Lesson 1 In-Class Discussion ✅

marcmuc · October 29, 2018, 9:50am

Nice, didn’t know about class2idx. Then we can make it even simpler (and because of not using python loops like in your example, it is much faster):

Classes and numbers of training examples per class:

pd.Series(data.class2idx).map(pd.Series(data.train_ds.y).value_counts())

of course you could still put the

.sort_values(ascending=False)

on the end of the line to get a sorted list.
Have updated my reply above

Kaushikjais · October 29, 2018, 10:43am

@lesscomfortable the javascript which you have added for downloading the url file for the images is not working .
urls = Array.from(document.querySelectorAll(’.rg_di .rg_meta’)).map(el=>JSON.parse(el.textContent).ou);
window.open(‘data:text/csv;charset=utf-8,’ + escape(urls.join(’\n’)));

YJP · October 29, 2018, 11:06am

Hello, when collecting my own data set, let’s say collecting images of insects, if images in a training set have paper labels (e.g. species and size indicator of the insect), would you recommend to crop this area out, especially images in a test set are not likely to have these paper labels?

YJP · October 29, 2018, 11:11am

I had the similar issue - had to change the level of access of my files by typing a bash command on a terminal:
chmod 777 /path/to/your_file_name

This would give read/write/execute access to your file.

Rinzin · October 29, 2018, 12:04pm

Thanks, the access control is not a problem now but when i run
data = ImageDataBunch.from_folder(path)
I am getting this
ValueError: num_samples should be a positive integeral value, but got num_samples=0 .

raghavab1992 · October 29, 2018, 12:09pm

Listing a few doubts that i got while working on different experiments. Any help is appreciated.

The data and learner pipeline is breaking we are using batch size = 1. Though higher batch sizes are preferred, the pipeline is supposed to work for batch size of 1 as well ryt?
Error while trying to run learner.fit

image.png1466×238 45.8 KB

Show_batch error with batchsize =1

image.png834×254 28.4 KB
recorder.plot_losses starts plotting validation loss after 1 epoch.

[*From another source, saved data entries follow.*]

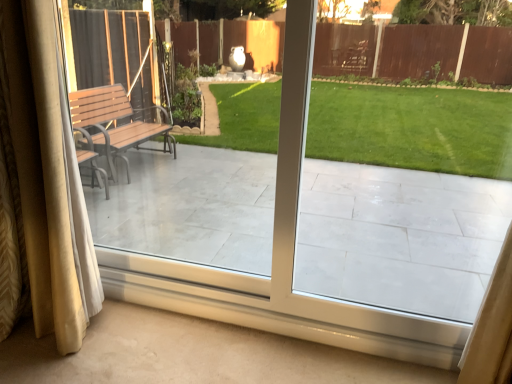 Question: Considering the relative sizes of white tile porch at center and silky beige curtains at left in the image provided, is white tile porch at center thinner than silky beige curtains at left?

Choices:
 (A) yes
 (B) no

Answer: (A)

Question: Can you confirm if white tile porch at center is shorter than silky beige curtains at left?

Choices:
 (A) yes
 (B) no

Answer: (A)

Question: Can you see white tile porch at center touching silky beige curtains at left?

Choices:
 (A) no
 (B) yes

Answer: (A)

Question: From a real-world perspective, is white tile porch at center positioned under silky beige curtains at left based on gravity?

Choices:
 (A) yes
 (B) no

Answer: (B)

Question: Could you tell me if white tile porch at center is turned towards silky beige curtains at left?

Choices:
 (A) no
 (B) yes

Answer: (A)

Question: Does white tile porch at center have a greater width compared to silky beige curtains at left?

Choices:
 (A) yes
 (B) no

Answer: (B)

Question: Considering the relative positions of silky beige curtains at left and white tile porch at center in the image provided, is silky beige curtains at left to the left of white tile porch at center from the viewer's perspective?

Choices:
 (A) yes
 (B) no

Answer: (A)

Question: Can you confirm if silky beige curtains at left is positioned to the right of white tile porch at center?

Choices:
 (A) no
 (B) yes

Answer: (A)

Question: Does silky beige curtains at left have a greater width compared to white tile porch at center?

Choices:
 (A) yes
 (B) no

Answer: (A)

Question: Is silky beige curtains at left not within white tile porch at center?

Choices:
 (A) no
 (B) yes

Answer: (B)

Question: Does silky beige curtains at left have a smaller size compared to white tile porch at center?

Choices:
 (A) yes
 (B) no

Answer: (B)

Question: Is silky beige curtains at left positioned behind white tile porch at center?

Choices:
 (A) no
 (B) yes

Answer: (B)

Question: Is silky beige curtains at left situated inside white tile porch at center or outside?

Choices:
 (A) inside
 (B) outside

Answer: (B) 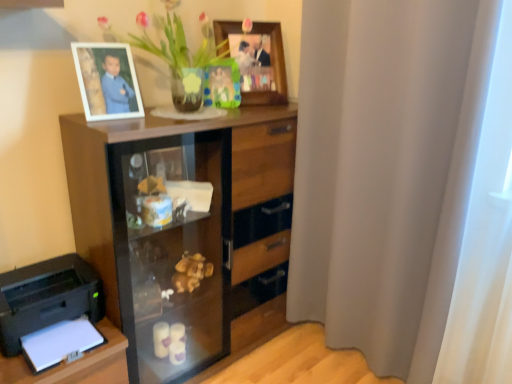 The height and width of the screenshot is (384, 512). Describe the element at coordinates (407, 185) in the screenshot. I see `white fabric curtain at right` at that location.

Describe the element at coordinates (272, 65) in the screenshot. I see `wooden picture frame at upper center, the first picture frame viewed from the right` at that location.

What is the approximate width of translucent glass vase at upper center?

translucent glass vase at upper center is 18.70 inches in width.

Describe the element at coordinates (183, 228) in the screenshot. This screenshot has width=512, height=384. I see `wooden cabinet at center` at that location.

Find the location of `wooden cabinet at center`. wooden cabinet at center is located at coordinates coord(183,228).

Image resolution: width=512 pixels, height=384 pixels. Find the location of `white fabric curtain at right`. white fabric curtain at right is located at coordinates (x=407, y=185).

This screenshot has height=384, width=512. What are the coordinates of `curtain that is below the translucent glass vase at upper center (from the image's perspective)` in the screenshot? It's located at (407, 185).

Who is taller, white fabric curtain at right or translucent glass vase at upper center?

white fabric curtain at right is taller.

From a real-world perspective, which is physically above, white fabric curtain at right or translucent glass vase at upper center?

translucent glass vase at upper center is physically above.

Is green matte picture frame at upper center, arranged as the 3th picture frame when viewed from the front, positioned before wooden cabinet at center?

No, green matte picture frame at upper center, arranged as the 3th picture frame when viewed from the front, is further to the viewer.

Is green matte picture frame at upper center, which is the 2th picture frame from right to left, looking in the opposite direction of wooden cabinet at center?

green matte picture frame at upper center, which is the 2th picture frame from right to left, does not have its back to wooden cabinet at center.

Is green matte picture frame at upper center, arranged as the 3th picture frame when viewed from the front, smaller than wooden cabinet at center?

Yes.

Where is `chest of drawers to the left of green matte picture frame at upper center, arranged as the 2th picture frame when viewed from the left`? The height and width of the screenshot is (384, 512). chest of drawers to the left of green matte picture frame at upper center, arranged as the 2th picture frame when viewed from the left is located at coordinates (183, 228).

Is white fabric curtain at right turned away from green matte picture frame at upper center, which is the 2th picture frame from right to left?

No.

In the scene shown: From the image's perspective, does white fabric curtain at right appear lower than green matte picture frame at upper center, arranged as the 3th picture frame when viewed from the front?

Indeed, from the image's perspective, white fabric curtain at right is shown beneath green matte picture frame at upper center, arranged as the 3th picture frame when viewed from the front.

How many degrees apart are the facing directions of white fabric curtain at right and green matte picture frame at upper center, arranged as the 2th picture frame when viewed from the left?

63 degrees.

Do you think white fabric curtain at right is within green matte picture frame at upper center, which is the 2th picture frame from right to left, or outside of it?

white fabric curtain at right exists outside the volume of green matte picture frame at upper center, which is the 2th picture frame from right to left.

Does translucent glass vase at upper center have a larger size compared to wooden cabinet at center?

Incorrect, translucent glass vase at upper center is not larger than wooden cabinet at center.

Is translucent glass vase at upper center thinner than wooden cabinet at center?

Yes, translucent glass vase at upper center is thinner than wooden cabinet at center.

Can wooden cabinet at center be found inside translucent glass vase at upper center?

No, wooden cabinet at center is not a part of translucent glass vase at upper center.

In the scene shown: Is translucent glass vase at upper center further to the viewer compared to wooden cabinet at center?

No, it is not.

From the picture: Which object is positioned more to the left, white matte picture frame at upper left, the first picture frame in the front-to-back sequence, or green matte picture frame at upper center, arranged as the 2th picture frame when viewed from the left?

Positioned to the left is white matte picture frame at upper left, the first picture frame in the front-to-back sequence.

Can you see white matte picture frame at upper left, which ranks as the 3th picture frame in back-to-front order, touching green matte picture frame at upper center, placed as the first picture frame when sorted from back to front?

No, white matte picture frame at upper left, which ranks as the 3th picture frame in back-to-front order, is not beside green matte picture frame at upper center, placed as the first picture frame when sorted from back to front.

Is white matte picture frame at upper left, the 3th picture frame in the right-to-left sequence, facing towards green matte picture frame at upper center, placed as the first picture frame when sorted from back to front?

No, white matte picture frame at upper left, the 3th picture frame in the right-to-left sequence, is not turned towards green matte picture frame at upper center, placed as the first picture frame when sorted from back to front.

Which is farther from the camera, (x=100, y=83) or (x=208, y=87)?

The point (x=208, y=87) is behind.

Is wooden cabinet at center in front of or behind green matte picture frame at upper center, which is the 2th picture frame from right to left, in the image?

Clearly, wooden cabinet at center is in front of green matte picture frame at upper center, which is the 2th picture frame from right to left.

In the scene shown: Considering the sizes of objects wooden cabinet at center and green matte picture frame at upper center, placed as the first picture frame when sorted from back to front, in the image provided, who is wider, wooden cabinet at center or green matte picture frame at upper center, placed as the first picture frame when sorted from back to front,?

wooden cabinet at center.

Is wooden cabinet at center aimed at green matte picture frame at upper center, placed as the first picture frame when sorted from back to front?

No.

Who is shorter, wooden cabinet at center or green matte picture frame at upper center, arranged as the 3th picture frame when viewed from the front?

With less height is green matte picture frame at upper center, arranged as the 3th picture frame when viewed from the front.

Is white fabric curtain at right far away from wooden cabinet at center?

No, white fabric curtain at right is not far away from wooden cabinet at center.

There is a wooden cabinet at center. Where is `curtain above it (from a real-world perspective)`? curtain above it (from a real-world perspective) is located at coordinates (407, 185).

Locate an element on the screen. This screenshot has height=384, width=512. curtain on the right of translucent glass vase at upper center is located at coordinates (407, 185).

Find the location of a particular element. picture frame that is the 3rd object located behind the wooden cabinet at center is located at coordinates (222, 84).

Based on their spatial positions, is wooden picture frame at upper center, the first picture frame viewed from the right, or wooden cabinet at center closer to black plastic printer at lower left?

wooden cabinet at center lies closer to black plastic printer at lower left than the other object.

Estimate the real-world distances between objects in this image. Which object is further from wooden cabinet at center, black plastic printer at lower left or translucent glass vase at upper center?

translucent glass vase at upper center is positioned further to the anchor wooden cabinet at center.

Which object lies further to the anchor point black plastic printer at lower left, white fabric curtain at right or wooden picture frame at upper center, the 3th picture frame in the left-to-right sequence?

Based on the image, white fabric curtain at right appears to be further to black plastic printer at lower left.

Estimate the real-world distances between objects in this image. Which object is closer to white fabric curtain at right, green matte picture frame at upper center, arranged as the 3th picture frame when viewed from the front, or translucent glass vase at upper center?

Among the two, translucent glass vase at upper center is located nearer to white fabric curtain at right.

Based on their spatial positions, is translucent glass vase at upper center or white fabric curtain at right further from black plastic printer at lower left?

The object further to black plastic printer at lower left is white fabric curtain at right.

Which object lies nearer to the anchor point white fabric curtain at right, black plastic printer at lower left or white matte picture frame at upper left, the 3th picture frame in the right-to-left sequence?

white matte picture frame at upper left, the 3th picture frame in the right-to-left sequence.

When comparing their distances from translucent glass vase at upper center, does white matte picture frame at upper left, the first picture frame in the front-to-back sequence, or wooden cabinet at center seem further?

wooden cabinet at center lies further to translucent glass vase at upper center than the other object.

Considering their positions, is white fabric curtain at right positioned closer to translucent glass vase at upper center than black plastic printer at lower left?

white fabric curtain at right is positioned closer to the anchor translucent glass vase at upper center.

Locate an element on the screen. chest of drawers between white matte picture frame at upper left, the 3th picture frame in the right-to-left sequence, and white fabric curtain at right, in the horizontal direction is located at coordinates (183, 228).

Find the location of a particular element. The height and width of the screenshot is (384, 512). the chest of drawers between wooden picture frame at upper center, the first picture frame viewed from the right, and black plastic printer at lower left vertically is located at coordinates (183, 228).

Where is `floral arrangement between wooden picture frame at upper center, the 3th picture frame in the left-to-right sequence, and black plastic printer at lower left vertically`? Image resolution: width=512 pixels, height=384 pixels. floral arrangement between wooden picture frame at upper center, the 3th picture frame in the left-to-right sequence, and black plastic printer at lower left vertically is located at coordinates (175, 52).

This screenshot has width=512, height=384. Identify the location of chest of drawers between translucent glass vase at upper center and white fabric curtain at right from left to right. (183, 228). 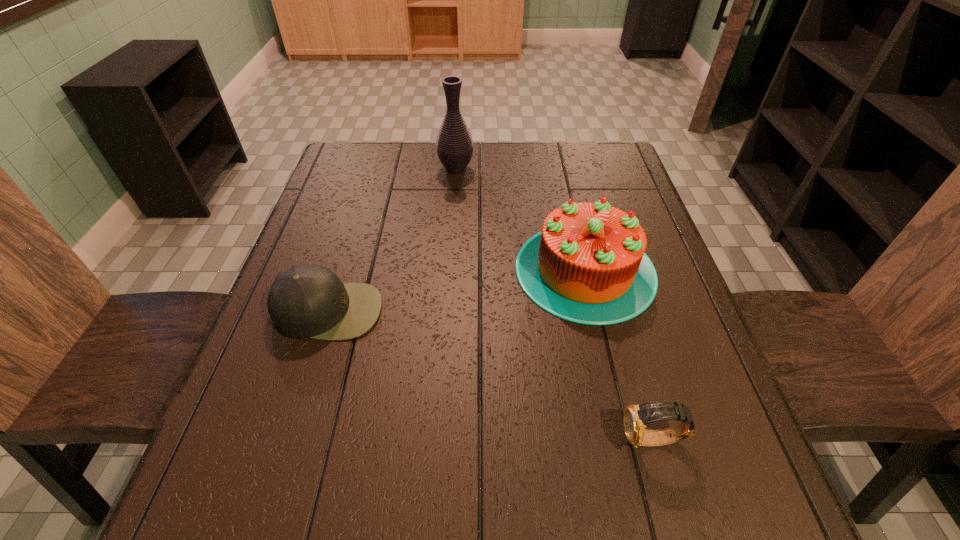 Image resolution: width=960 pixels, height=540 pixels. What are the coordinates of `vase` in the screenshot? It's located at (454, 146).

The width and height of the screenshot is (960, 540). I want to click on the tallest object, so click(x=454, y=146).

Identify the location of the second tallest object. (588, 265).

I want to click on cap, so click(x=306, y=301).

Find the location of a particular element. watch is located at coordinates (636, 418).

Where is `vacant position located 0.160m on the left of the vase`? This screenshot has width=960, height=540. vacant position located 0.160m on the left of the vase is located at coordinates (384, 168).

Identify the location of vacant space located on the left of the third shortest object. The image size is (960, 540). (429, 270).

The width and height of the screenshot is (960, 540). I want to click on blank area located on the brim of the cap, so click(269, 501).

The height and width of the screenshot is (540, 960). What are the coordinates of `vacant space positioned 0.230m on the face of the nearest object` in the screenshot? It's located at (486, 440).

Locate an element on the screen. vacant space located on the face of the nearest object is located at coordinates (462, 440). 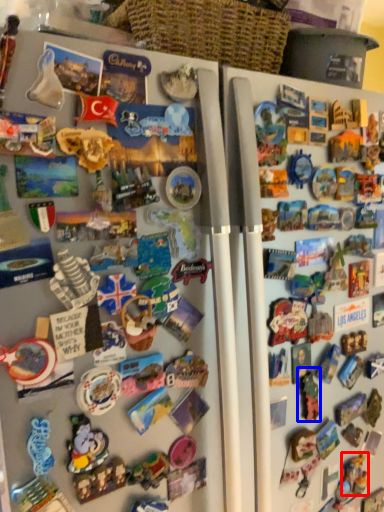 Question: Which object appears closest to the camera in this image, toy (highlighted by a red box) or toy (highlighted by a blue box)?

Choices:
 (A) toy
 (B) toy

Answer: (B) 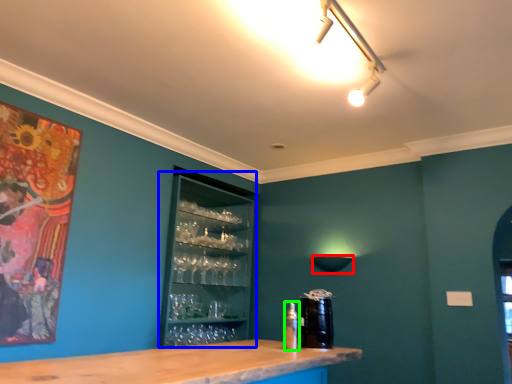 Question: Considering the real-world distances, which object is closest to lamp (highlighted by a red box)? drink (highlighted by a blue box) or bottle (highlighted by a green box).

Choices:
 (A) drink
 (B) bottle

Answer: (A) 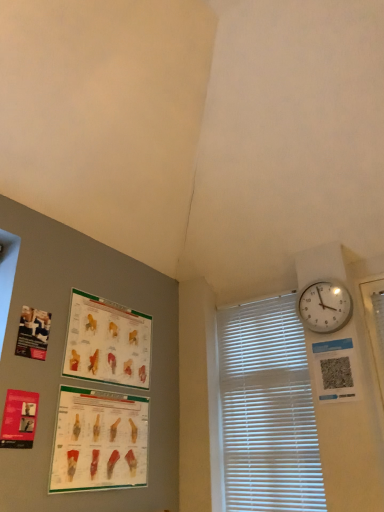 Question: From a real-world perspective, is white plastic blinds at right positioned under matte paper poster at lower left, the first poster page positioned from the bottom, based on gravity?

Choices:
 (A) no
 (B) yes

Answer: (A)

Question: From the image's perspective, would you say white plastic blinds at right is shown under matte paper poster at lower left, marked as the fourth poster page in a top-to-bottom arrangement?

Choices:
 (A) yes
 (B) no

Answer: (B)

Question: Does white plastic blinds at right have a greater height compared to matte paper poster at lower left, marked as the fourth poster page in a top-to-bottom arrangement?

Choices:
 (A) yes
 (B) no

Answer: (A)

Question: Does white plastic blinds at right have a smaller size compared to matte paper poster at lower left, the first poster page positioned from the bottom?

Choices:
 (A) yes
 (B) no

Answer: (B)

Question: Is white plastic blinds at right at the left side of matte paper poster at lower left, the first poster page positioned from the bottom?

Choices:
 (A) no
 (B) yes

Answer: (A)

Question: From the image's perspective, is matte paper poster at upper left, positioned as the third poster page in bottom-to-top order, above or below matte paper poster at left, which is counted as the fourth poster page, starting from the bottom?

Choices:
 (A) above
 (B) below

Answer: (B)

Question: Is matte paper poster at upper left, which is the second poster page from top to bottom, taller or shorter than matte paper poster at left, which is counted as the fourth poster page, starting from the bottom?

Choices:
 (A) tall
 (B) short

Answer: (A)

Question: Looking at their shapes, would you say matte paper poster at upper left, positioned as the third poster page in bottom-to-top order, is wider or thinner than matte paper poster at left, the 1th poster page positioned from the top?

Choices:
 (A) thin
 (B) wide

Answer: (A)

Question: Considering the positions of point (125, 336) and point (41, 340), is point (125, 336) closer or farther from the camera than point (41, 340)?

Choices:
 (A) farther
 (B) closer

Answer: (A)

Question: Considering the positions of matte paper poster at lower left, the first poster page positioned from the bottom, and matte paper poster at left, which is counted as the fourth poster page, starting from the bottom, in the image, is matte paper poster at lower left, the first poster page positioned from the bottom, bigger or smaller than matte paper poster at left, which is counted as the fourth poster page, starting from the bottom,?

Choices:
 (A) small
 (B) big

Answer: (B)

Question: Choose the correct answer: Is matte paper poster at lower left, marked as the fourth poster page in a top-to-bottom arrangement, inside matte paper poster at left, which is counted as the fourth poster page, starting from the bottom, or outside it?

Choices:
 (A) outside
 (B) inside

Answer: (A)

Question: Considering the positions of point (114, 415) and point (31, 320), is point (114, 415) closer or farther from the camera than point (31, 320)?

Choices:
 (A) closer
 (B) farther

Answer: (B)

Question: From the image's perspective, is matte paper poster at lower left, the first poster page positioned from the bottom, located above or below matte paper poster at left, which is counted as the fourth poster page, starting from the bottom?

Choices:
 (A) below
 (B) above

Answer: (A)

Question: Is matte paper poster at left, the 1th poster page positioned from the top, inside the boundaries of matte red poster at lower left, acting as the third poster page starting from the top, or outside?

Choices:
 (A) outside
 (B) inside

Answer: (A)

Question: From the image's perspective, is matte paper poster at left, the 1th poster page positioned from the top, above or below matte red poster at lower left, acting as the third poster page starting from the top?

Choices:
 (A) below
 (B) above

Answer: (B) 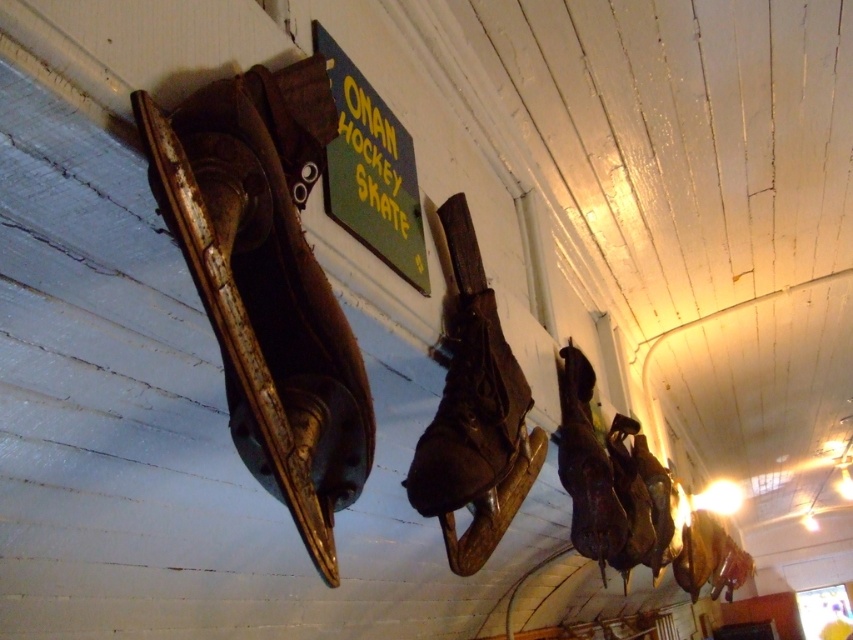 Question: Which point is farther from the camera taking this photo?

Choices:
 (A) (485, 326)
 (B) (271, 467)

Answer: (A)

Question: Which point is closer to the camera?

Choices:
 (A) brown leather skate at center
 (B) leather at left

Answer: (B)

Question: Is leather at left closer to camera compared to brown leather skate at center?

Choices:
 (A) no
 (B) yes

Answer: (B)

Question: Which point appears closest to the camera in this image?

Choices:
 (A) (451, 384)
 (B) (165, 188)

Answer: (B)

Question: Does leather at left have a smaller size compared to brown leather skate at center?

Choices:
 (A) no
 (B) yes

Answer: (A)

Question: Is leather at left positioned in front of brown leather skate at center?

Choices:
 (A) yes
 (B) no

Answer: (A) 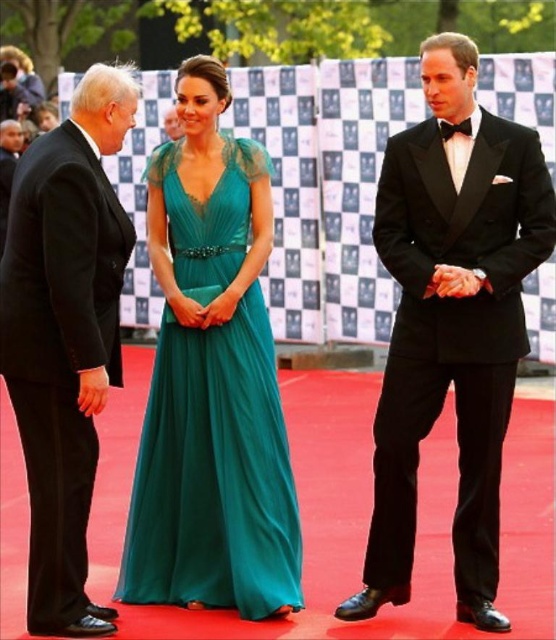 You are a photographer at the event and want to focus on the black satin tuxedo at center and the emerald green chiffon dress at center. Which one is closer to your camera lens?

The black satin tuxedo at center is closer to the viewer than the emerald green chiffon dress at center, so the black satin tuxedo at center will be closer to your camera lens.

You are a photographer at the event and need to position a spotlight on the emerald green chiffon dress at center and the black satin suit at left. Since the spotlight can only illuminate one person at a time, which one should you choose to light first if you want to follow the natural left to right viewing direction?

The emerald green chiffon dress at center should be lit first because it is positioned to the right of the black satin suit at left, aligning with the natural left to right viewing direction.

You are a photographer at this formal event. You need to ensure that both the black satin tuxedo at center and the emerald green chiffon dress at center are clearly visible in your photo. Given their sizes, which one might require more careful framing to avoid being overshadowed?

The black satin tuxedo at center is smaller than the emerald green chiffon dress at center, so the tuxedo may need more careful framing to ensure it isn t overshadowed by the larger dress. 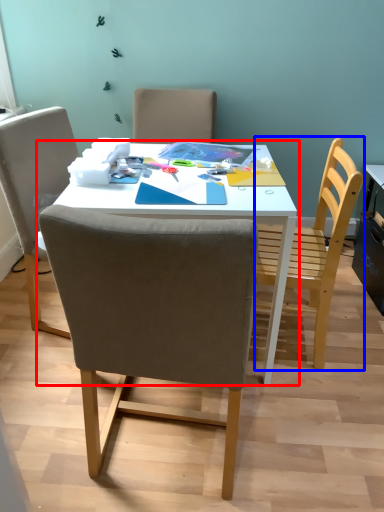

Any specific reason for this?
Is there a way to get reproducible results using random.seed() in someway for fastai models?
Currently way of defining np.random.seed() doesnt give reproducible results!! Tried a few things from these links as well but couldnt get reproducible results.
Is there a way we can get back the file names of specific images for e.g.that are wrongly classified or those having top losses?
Since i was working with images generated from audio in an example, plotting the images as such dint help much but checking those audio clips if something is wrong in annotation or too background noise etc. would have helped

asutosh97 · October 29, 2018, 12:47pm

These are the layers appended to the resnet34 model after chopping off some of its end layers.

You can get all of its code by just going into the ConvLearner source code.

??ConvLearner

??create_head

??bn_drop_lin

Diving into just these 3 functions will give you a decent idea of what’s happening.
Even if you don’t get precisely what’s happening in each line of the code, you can simply refer to the docstring to get a big picture of what’s happening in that function.

SOVIETIC-BOSS88 · October 29, 2018, 1:10pm

Hi, are you getting a specific error message?
In my case, I disabled my adblocker, ran the code in the console and it downloaded the urls as csv.

jeremy · October 29, 2018, 1:17pm

Not quite - if you go back and listen to the lesson at this point, you’ll here that the first one was simply to show that a poor learning rate choice means I needed to find a better one.

jeremy · October 29, 2018, 1:18pm

We’re not looking for the lowest error rate, but the strongest negative slope. So a bit less that 1e-5.

asutosh97 · October 29, 2018, 1:26pm

But MaxPool layers don’t retain the relative positions {what I’ve read on internet, I’m not sure though}. This is addressed in Capsule Networks. These networks work more like inverse graphics. This video covers the core content of the paper. This is a very recent area of research.

@jeremy what are your thoughts on Capsule Networks? Are they really better than ConvNets and is it worth learning them?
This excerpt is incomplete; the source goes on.